- _Data provided_:
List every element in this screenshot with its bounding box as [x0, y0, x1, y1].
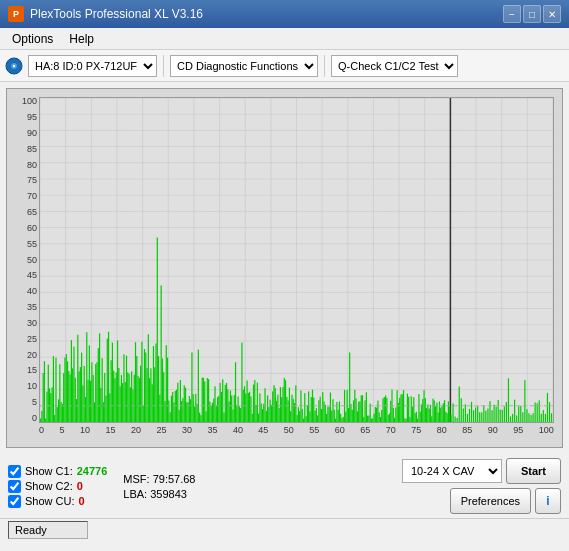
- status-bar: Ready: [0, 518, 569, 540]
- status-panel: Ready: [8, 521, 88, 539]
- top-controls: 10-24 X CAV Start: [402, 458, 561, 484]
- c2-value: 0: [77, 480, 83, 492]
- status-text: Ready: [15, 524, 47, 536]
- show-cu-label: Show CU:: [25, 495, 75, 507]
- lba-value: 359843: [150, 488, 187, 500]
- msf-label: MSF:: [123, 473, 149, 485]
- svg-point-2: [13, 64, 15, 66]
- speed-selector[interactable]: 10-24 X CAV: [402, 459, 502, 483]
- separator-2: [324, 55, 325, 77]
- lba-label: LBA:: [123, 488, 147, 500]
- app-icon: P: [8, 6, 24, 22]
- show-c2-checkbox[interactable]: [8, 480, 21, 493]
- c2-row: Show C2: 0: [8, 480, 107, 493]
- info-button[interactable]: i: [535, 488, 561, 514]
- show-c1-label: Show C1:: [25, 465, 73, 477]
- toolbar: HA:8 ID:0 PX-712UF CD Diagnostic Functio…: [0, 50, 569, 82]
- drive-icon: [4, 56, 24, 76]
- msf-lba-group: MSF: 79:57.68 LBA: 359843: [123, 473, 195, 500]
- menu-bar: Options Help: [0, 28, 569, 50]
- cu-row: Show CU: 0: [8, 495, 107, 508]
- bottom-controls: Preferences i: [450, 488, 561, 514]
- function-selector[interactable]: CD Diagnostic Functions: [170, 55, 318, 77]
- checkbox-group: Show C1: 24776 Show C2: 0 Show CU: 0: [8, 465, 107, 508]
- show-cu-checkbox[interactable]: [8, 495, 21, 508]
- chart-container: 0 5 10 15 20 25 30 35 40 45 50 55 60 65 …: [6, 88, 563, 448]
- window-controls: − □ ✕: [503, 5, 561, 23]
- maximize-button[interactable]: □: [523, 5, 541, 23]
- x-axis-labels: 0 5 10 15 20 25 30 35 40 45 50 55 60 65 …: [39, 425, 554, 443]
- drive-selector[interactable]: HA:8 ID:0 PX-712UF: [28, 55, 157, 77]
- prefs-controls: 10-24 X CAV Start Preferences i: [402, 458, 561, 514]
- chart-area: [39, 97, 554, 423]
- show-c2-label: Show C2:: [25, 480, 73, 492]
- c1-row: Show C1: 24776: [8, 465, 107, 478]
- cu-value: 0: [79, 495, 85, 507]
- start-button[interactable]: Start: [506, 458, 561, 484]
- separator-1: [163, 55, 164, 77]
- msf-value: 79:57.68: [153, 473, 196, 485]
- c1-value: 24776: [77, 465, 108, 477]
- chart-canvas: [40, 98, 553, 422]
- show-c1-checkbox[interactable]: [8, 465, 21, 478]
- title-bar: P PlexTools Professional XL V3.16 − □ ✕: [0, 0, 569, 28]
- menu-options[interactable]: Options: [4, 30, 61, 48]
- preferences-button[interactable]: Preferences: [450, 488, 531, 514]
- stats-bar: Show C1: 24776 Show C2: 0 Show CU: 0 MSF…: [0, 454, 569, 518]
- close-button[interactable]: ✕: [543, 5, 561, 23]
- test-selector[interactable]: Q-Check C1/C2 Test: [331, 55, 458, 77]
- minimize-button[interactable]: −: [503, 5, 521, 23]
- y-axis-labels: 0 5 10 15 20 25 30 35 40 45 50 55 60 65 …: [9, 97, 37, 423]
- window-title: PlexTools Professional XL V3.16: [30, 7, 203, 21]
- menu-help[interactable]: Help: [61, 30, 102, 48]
==
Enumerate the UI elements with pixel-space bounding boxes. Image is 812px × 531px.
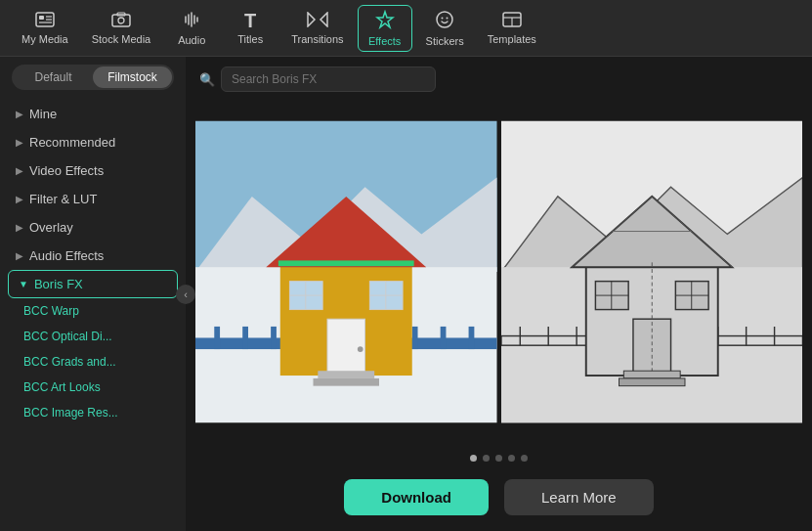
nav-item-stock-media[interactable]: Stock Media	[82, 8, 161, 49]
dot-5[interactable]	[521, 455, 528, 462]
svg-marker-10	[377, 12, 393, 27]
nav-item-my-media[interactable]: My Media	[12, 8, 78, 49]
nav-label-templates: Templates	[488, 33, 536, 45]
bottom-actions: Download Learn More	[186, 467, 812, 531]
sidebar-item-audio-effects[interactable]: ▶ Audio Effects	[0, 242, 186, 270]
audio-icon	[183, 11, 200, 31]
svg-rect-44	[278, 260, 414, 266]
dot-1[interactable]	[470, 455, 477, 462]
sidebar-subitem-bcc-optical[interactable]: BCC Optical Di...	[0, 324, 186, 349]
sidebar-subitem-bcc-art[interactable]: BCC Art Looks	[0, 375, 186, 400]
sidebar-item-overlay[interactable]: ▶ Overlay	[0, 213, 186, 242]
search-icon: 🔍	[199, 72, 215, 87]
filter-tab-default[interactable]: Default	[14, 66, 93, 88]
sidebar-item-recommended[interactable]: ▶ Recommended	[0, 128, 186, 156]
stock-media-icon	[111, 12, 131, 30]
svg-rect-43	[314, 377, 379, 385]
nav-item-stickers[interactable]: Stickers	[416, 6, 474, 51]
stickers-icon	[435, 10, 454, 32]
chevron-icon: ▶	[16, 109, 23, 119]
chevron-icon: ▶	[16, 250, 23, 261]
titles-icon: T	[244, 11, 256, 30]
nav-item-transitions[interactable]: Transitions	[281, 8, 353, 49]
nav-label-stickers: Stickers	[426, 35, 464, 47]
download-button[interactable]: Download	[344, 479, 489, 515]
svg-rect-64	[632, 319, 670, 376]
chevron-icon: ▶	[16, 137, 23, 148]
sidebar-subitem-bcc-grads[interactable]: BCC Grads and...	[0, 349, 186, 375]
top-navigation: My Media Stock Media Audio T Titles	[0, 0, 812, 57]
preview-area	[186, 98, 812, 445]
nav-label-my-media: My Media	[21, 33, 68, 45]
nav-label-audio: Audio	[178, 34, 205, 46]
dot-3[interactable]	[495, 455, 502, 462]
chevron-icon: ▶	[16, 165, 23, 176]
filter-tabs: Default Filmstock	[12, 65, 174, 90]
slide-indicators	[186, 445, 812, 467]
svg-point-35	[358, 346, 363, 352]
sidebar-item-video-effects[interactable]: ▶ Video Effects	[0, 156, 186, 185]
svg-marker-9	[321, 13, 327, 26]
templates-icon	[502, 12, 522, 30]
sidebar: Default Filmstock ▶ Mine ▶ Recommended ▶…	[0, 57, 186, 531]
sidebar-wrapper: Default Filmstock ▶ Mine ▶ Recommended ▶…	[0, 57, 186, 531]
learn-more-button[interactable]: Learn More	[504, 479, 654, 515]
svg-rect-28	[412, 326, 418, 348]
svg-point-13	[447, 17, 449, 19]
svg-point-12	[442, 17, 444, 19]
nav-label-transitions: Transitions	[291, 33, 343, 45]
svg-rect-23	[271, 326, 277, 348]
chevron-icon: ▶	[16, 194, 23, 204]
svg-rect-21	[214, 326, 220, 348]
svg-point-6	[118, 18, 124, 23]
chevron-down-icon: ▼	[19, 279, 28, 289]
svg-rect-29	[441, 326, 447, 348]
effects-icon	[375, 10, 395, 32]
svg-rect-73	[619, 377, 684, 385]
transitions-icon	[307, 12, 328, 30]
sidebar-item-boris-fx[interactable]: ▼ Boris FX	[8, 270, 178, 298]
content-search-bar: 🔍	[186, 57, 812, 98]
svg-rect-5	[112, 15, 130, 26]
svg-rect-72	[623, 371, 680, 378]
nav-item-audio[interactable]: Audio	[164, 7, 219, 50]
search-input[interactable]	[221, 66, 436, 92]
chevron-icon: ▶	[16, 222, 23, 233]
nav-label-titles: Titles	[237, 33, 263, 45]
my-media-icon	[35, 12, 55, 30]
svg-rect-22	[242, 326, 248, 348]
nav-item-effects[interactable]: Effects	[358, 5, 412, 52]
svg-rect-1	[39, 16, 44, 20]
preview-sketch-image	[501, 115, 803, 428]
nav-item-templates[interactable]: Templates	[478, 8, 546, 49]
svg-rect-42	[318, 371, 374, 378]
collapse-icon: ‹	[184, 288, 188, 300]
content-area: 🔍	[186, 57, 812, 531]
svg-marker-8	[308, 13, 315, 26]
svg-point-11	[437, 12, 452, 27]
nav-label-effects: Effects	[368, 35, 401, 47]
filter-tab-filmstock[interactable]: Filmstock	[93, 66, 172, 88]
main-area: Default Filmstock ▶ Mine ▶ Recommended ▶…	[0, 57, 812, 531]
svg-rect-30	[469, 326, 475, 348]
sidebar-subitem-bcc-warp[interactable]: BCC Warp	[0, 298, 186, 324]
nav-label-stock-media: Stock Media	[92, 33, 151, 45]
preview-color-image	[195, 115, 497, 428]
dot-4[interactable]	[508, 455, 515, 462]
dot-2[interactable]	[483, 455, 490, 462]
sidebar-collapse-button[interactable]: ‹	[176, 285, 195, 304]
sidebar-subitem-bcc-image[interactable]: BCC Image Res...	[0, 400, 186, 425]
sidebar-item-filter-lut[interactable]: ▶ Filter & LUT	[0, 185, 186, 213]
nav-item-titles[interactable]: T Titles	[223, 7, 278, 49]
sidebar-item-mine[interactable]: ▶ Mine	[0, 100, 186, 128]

- _Work item_: The answer to this exercise is one number: how many lines of the records above contain the string "Learn".

- _Response box_: 2